In the current era of intensified and integrated control against schistosomiasis and other neglected tropical diseases, there is a need to carefully rethink and take into consideration disease-specific issues pertaining to the diagnosis, prevention, control and local elimination. Here, we present a comprehensive overview about schistosomiasis including recent trends in the number of people treated with praziquantel and the latest developments in diagnosis and control. Particular emphasis is placed on children. Identified research needs are offered for consideration; namely, expanding our knowledge about schistosomiasis in preschool-aged children, assessing and quantifying the impact of schistosomiasis on infectious and noncommunicable diseases, developing new antischistosomal drugs and child-friendly formulations, designing and implementing setting-specific control packages and developing highly sensitive, but simple diagnostic tools that are able to detect very light infections in young children and in people living in areas targeted for schistosomiasis elimination.

Financial & competing interests disclosure

This work is part of the NIDIAG network (collaborative project; www. NIDIAG.org) supported by the European Commission under the Health Cooperation Work Programme of the 7th Framework Programme (grant agreement no. 260260). S Knopp acknowledges additional financial support from the Schistosomiasis Consortium for Operational Research and Evaluation (sub-award no. RR374-053/4893196). The research of K. Ingram and J Keiser is financially supported by the Swiss National Science Foundation (PPOOA-114941 and PPOOP3_135170) and the Scientific & Technological Cooperation Program Switzerland-Russia. The authors have no other relevant affiliations or financial involvement with any organization or entity with a financial interest in or financial conflict with the subject matter or materials discussed in the manuscript apart from those disclosed.

No writing assistance was utilized in the production of this manuscript.

Key issues

  • • The impact of acute and chronic schistosomiasis on children’s physical fitness, cognition and nutritional disorders remains to be investigated in well-designed, confounder-adjusted trials to contribute to accurate burden estimates.

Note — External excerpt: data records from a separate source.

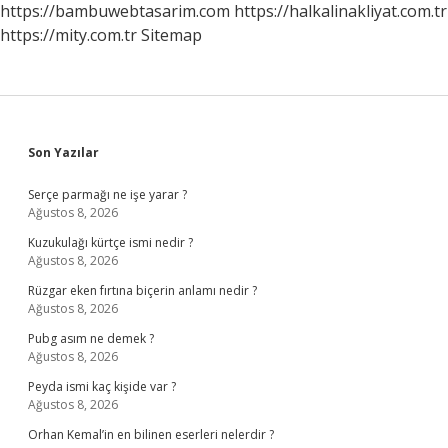
https://bambuwebtasarim.com
https://halkalinakliyat.com.tr
https://mity.com.tr
Sitemap
Sidebar
Son Yazılar
Serçe parmağı ne işe yarar ?
Ağustos 8, 2026
Kuzukulağı kürtçe ismi nedir ?
Ağustos 8, 2026
Rüzgar eken fırtına biçerin anlamı nedir ?
Ağustos 8, 2026
Pubg asım ne demek ?
Ağustos 8, 2026
Peyda ismi kaç kişide var ?
Ağustos 8, 2026
Orhan Kemal’in en bilinen eserleri nelerdir ?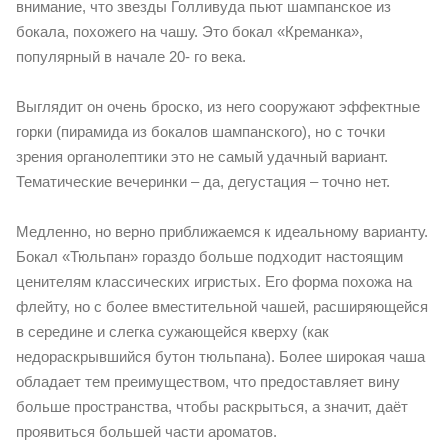
внимание, что звезды Голливуда пьют шампанское из
бокала, похожего на чашу. Это бокал «Креманка»,
популярный в начале 20- го века.
Выглядит он очень броско, из него сооружают эффектные
горки (пирамида из бокалов шампанского), но с точки
зрения органолептики это не самый удачный вариант.
Тематические вечеринки – да, дегустация – точно нет.
Медленно, но верно приближаемся к идеальному варианту.
Бокал «Тюльпан» гораздо больше подходит настоящим
ценителям классических игристых. Его форма похожа на
флейту, но с более вместительной чашей, расширяющейся
в середине и слегка сужающейся кверху (как
недораскрывшийся бутон тюльпана). Более широкая чаша
обладает тем преимуществом, что предоставляет вину
больше пространства, чтобы раскрыться, а значит, даёт
проявиться большей части ароматов.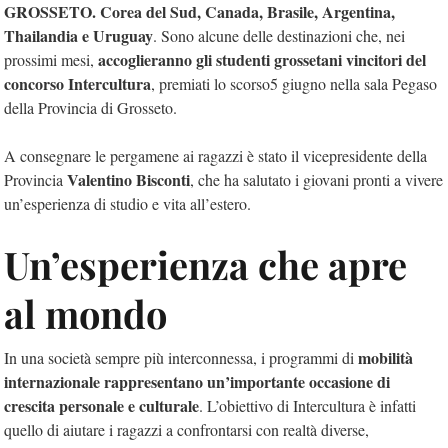
GROSSETO.
Corea del Sud, Canada, Brasile, Argentina,
Thailandia e Uruguay
. Sono alcune delle destinazioni che, nei
accoglieranno gli studenti grossetani vincitori del
prossimi mesi,
concorso
Intercultura
, premiati lo scorso5 giugno nella sala Pegaso
della Provincia di Grosseto.
A consegnare le pergamene ai ragazzi è stato il vicepresidente della
Valentino Bisconti
Provincia
, che ha salutato i giovani pronti a vivere
un’esperienza di studio e vita all’estero.
Un’esperienza che apre
al mondo
mobilità
In una società sempre più interconnessa, i programmi di
internazionale rappresentano un’importante occasione di
crescita personale e culturale
. L’obiettivo di Intercultura è infatti
quello di aiutare i ragazzi a confrontarsi con realtà diverse,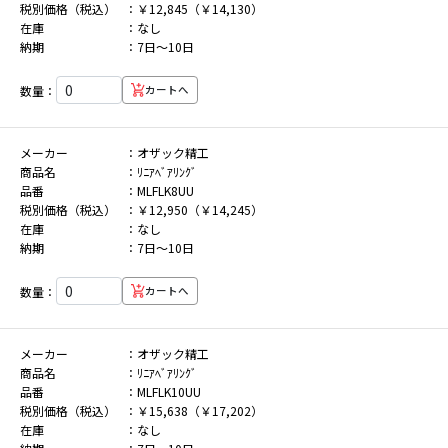
税別価格（税込）
￥12,845（￥14,130）
在庫
なし
納期
7日～10日
数量：
カートへ
メーカー
オザック精工
商品名
ﾘﾆｱﾍﾞｱﾘﾝｸﾞ
品番
MLFLK8UU
税別価格（税込）
￥12,950（￥14,245）
在庫
なし
納期
7日～10日
数量：
カートへ
メーカー
オザック精工
商品名
ﾘﾆｱﾍﾞｱﾘﾝｸﾞ
品番
MLFLK10UU
税別価格（税込）
￥15,638（￥17,202）
在庫
なし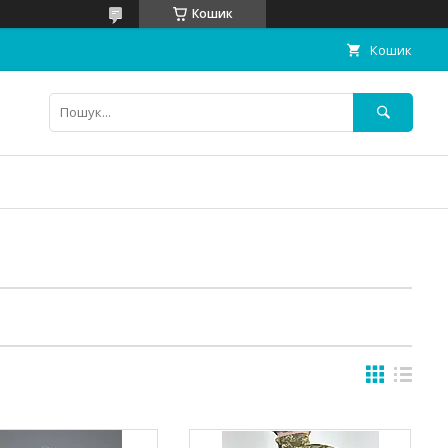
Кошик
Кошик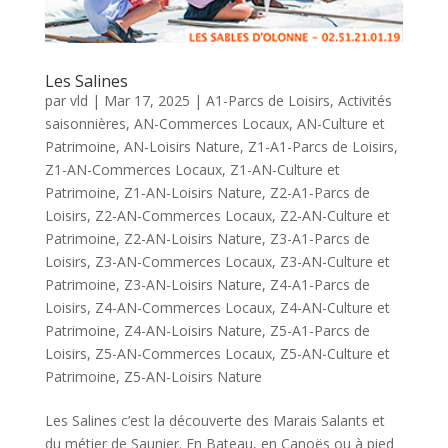
Les Salines
par
vld
|
Mar 17, 2025
|
A1-Parcs de Loisirs
,
Activités
saisonnières
,
AN-Commerces Locaux
,
AN-Culture et
Patrimoine
,
AN-Loisirs Nature
,
Z1-A1-Parcs de Loisirs
,
Z1-AN-Commerces Locaux
,
Z1-AN-Culture et
Patrimoine
,
Z1-AN-Loisirs Nature
,
Z2-A1-Parcs de
Loisirs
,
Z2-AN-Commerces Locaux
,
Z2-AN-Culture et
Patrimoine
,
Z2-AN-Loisirs Nature
,
Z3-A1-Parcs de
Loisirs
,
Z3-AN-Commerces Locaux
,
Z3-AN-Culture et
Patrimoine
,
Z3-AN-Loisirs Nature
,
Z4-A1-Parcs de
Loisirs
,
Z4-AN-Commerces Locaux
,
Z4-AN-Culture et
Patrimoine
,
Z4-AN-Loisirs Nature
,
Z5-A1-Parcs de
Loisirs
,
Z5-AN-Commerces Locaux
,
Z5-AN-Culture et
Patrimoine
,
Z5-AN-Loisirs Nature
Les Salines c’est la découverte des Marais Salants et
du métier de Saunier. En Bateau, en Canoës ou à pied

  • • The impact of schistosomiasis on the susceptibility, development and transmission of co-infections and on their treatment and prevention remains to be studied.

  • • There is a pressing need to develop new drugs and vaccines that are efficacious against all stages of the Schistosoma parasites, particularly in view of up-scaling the current administration of praziquantel, which holds the risk of developing drug-resistant parasites.

  • • Highly sensitive diagnostic tools to detect light-intensity infections are needed for an accurate assessment of control interventions, and for monitoring and surveillance once interruption of transmission has been achieved and for verification of local elimination.

  • • Integration of preventive chemotherapy with other control measures such as snail control, access to clean water, improved sanitation and health education is necessary to escalate from morbidity control to transmission interruption and ultimately elimination.

  • • Control interventions must be adapted to the social–ecological settings and accepted and supported by the local government and communities to become successful.

  • • Effective partnerships between scientists, control managers and public health experts, the private sector and intersectoral collaboration are necessary for long-term sustainable control/elimination of schistosomiasis.